As a prelude to the ISSCC conference in San Francisco at the end of February, AMD CEO Lisa Su had the honour of opening the proceedings. She did so in the form of a warning : our growing dependence on high-performance computing will not be sustainable from an energy point of view without enormous progress in the consumption of the chips involved. “Even if Moore’s Law has slowed down, supercomputer performance tends to double every 1.2 years, which is at least twice as fast as the progress made in energy efficiency. At this rate, we could be looking at zettascale supercomputers in less than ten years, but each one would require 500 MW to power it, the equivalent of half a nuclear power station“, explains Lisa Su. This is obviously neither sustainable nor desirable. Fortunately, there are ways of keeping chip consumption within more reasonable limits.
According to AMD’s CEO, the first task lies in the assembly and encapsulation of integrated circuits. It is no longer possible to rely solely on the reduction of lithography geometries to improve the chips efficiency : “progress slowed down from 7 nm in terms of density, and stopped from 5 nm onwards in terms of thermal efficiency“. In addition, production costs are soaring for large chips produced in advanced technologies. Finally, despite their progress, memory and I/O performance are struggling to keep pace with miniaturisation. Hence the advent of modular architectures combining multiple chiplets in a single package. Not only does this layout optimise the process for each function (memory, digital processing, I/O, etc.), but it also brings the different elements physically closer together, making interconnections much more frugal. Yet modern components often spend as much energy carrying data as processing it. “Fetching a bit from memory consumes about as much energy as performing a 64-bit floating point operation“, notes Lisa Su. The advent of 2.5D encapsulation technologies, often involving an interposer layer, is of great service here. Stacking chips in three-dimensional packages offers further gains, as demonstrated by HBM memories that combine higher bandwidth than DDR5 Dram with three to four times lower power consumption per bit. “But true 3D assembly methods for heterogeneous chips are still in their infancy and need to mature“, adds Lisa Su. Stacking chips poses challenges in terms of heat dissipation, and the interfaces of the different elements need industry-wide standards (such as those promoted by the UCLe initiative) to facilitate their dialogue. “In a way, the package has become the new motherboard ; thanks to widely accepted interconnection standards, each manufacturer will be able to optimise its part of the system“, prophesies Lisa Su.

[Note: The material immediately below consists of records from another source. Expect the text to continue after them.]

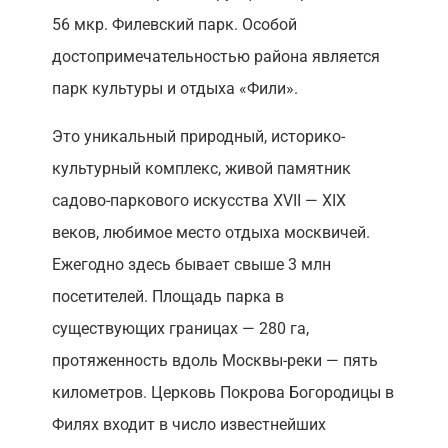
56 мкр. Филевский парк. Особой
достопримечательностью района является
парк культуры и отдыха «Фили».
Это уникальный природный, историко-
культурный комплекс, живой памятник
садово-паркового искусства XVII — XIX
веков, любимое место отдыха москвичей.
Ежегодно здесь бывает свыше 3 млн
посетителей. Площадь парка в
существующих границах — 280 га,
протяженность вдоль Москвы-реки — пять
километров. Церковь Покрова Богородицы в
Филях входит в число известнейших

Another method of making better use of memory and limiting data round trips is processing in memory (PIM), a technique that is “a bit counter-intuitive for us processor manufacturers“, says the AMD CEO with a smile, but which is the subject of a great deal of research and which was also the subject of a separate presentations category at ISSCC 2023. Another priority for the future : processors and complex circuits will have to be equipped with integrated optical interfaces so that the energy efficiency efforts undertaken inside the package are not wasted by the increased consumption linked to the transport of this data. Lisa Su is also betting on the advent of standardised interfaces in this area, for example around the CXL protocol, and cites the presentation by an AMD team of an optical WDM link consuming a total of 2.5 pJ/bit and made by stacking 7 nm Cmos and 45 nm optical chips.
Finally, Lisa Su praised in San Francisco the use of dedicated accelerators within the circuits. It is no longer a question of processing all the algorithms at the level of rarely optimised software code, relying on super-powerful processors: energy constraints impose more than ever a sort of return to hardware processing, which has already considerably increased the functionality of our smartphones, for example. “This is especially true in artificial intelligence processing, where new data formats with reduced precision need to be natively supported by processors to improve their efficiency“, explains Lisa Su. To bring things full circle, this AI, which is advancing much faster than conventional digital processing, is also beginning to significantly improve the design of the chips themselves. “In a study using Synopsys’ DSO.ai technology, we found that AI-backed CAD tools outperformed the best engineering teams for some tasks, and this will intensify as AI becomes involved in all stages of circuit design“, says Su. Will all this be enough to achieve zettascale performance in a 100 MW thermal envelope? At least that’s the AMD executive’s goal.